[Saved data entries]

▶

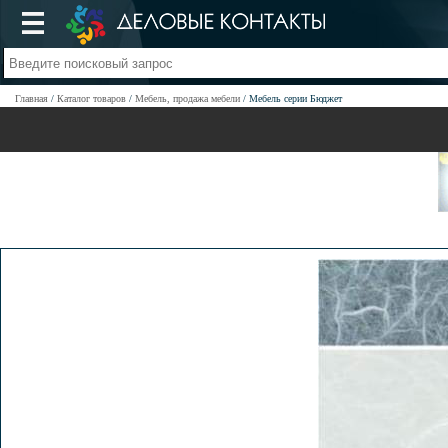
Главная
Каталог товаров
Мебель, продажа мебели
Мебель серии Бюджет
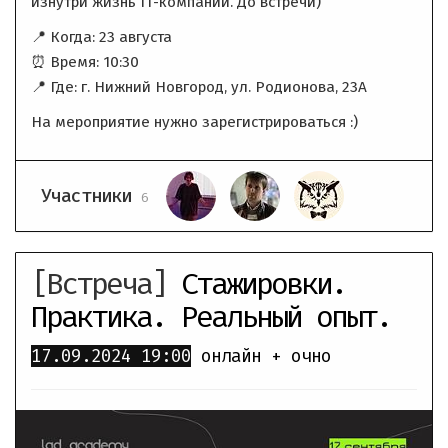
изнутри жизнь IT-компании. До встречи)
📍 Когда: 23 августа
⏰ Время: 10:30
📍 Где: г. Нижний Новгород, ул. Родионова, 23А
На мероприятие нужно зарегистрироваться :)
Участники
6
[Встреча]
Стажировки.
Практика. Реальный опыт.
17.09.2024
19:00
онлайн + очно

◀

**WORK REQUEST**
Above are the records; report each line in them that includes the word "Мебель".

**ANSWER TO THIS EXERCISE**
Мебель, продажа мебели
Мебель серии Бюджет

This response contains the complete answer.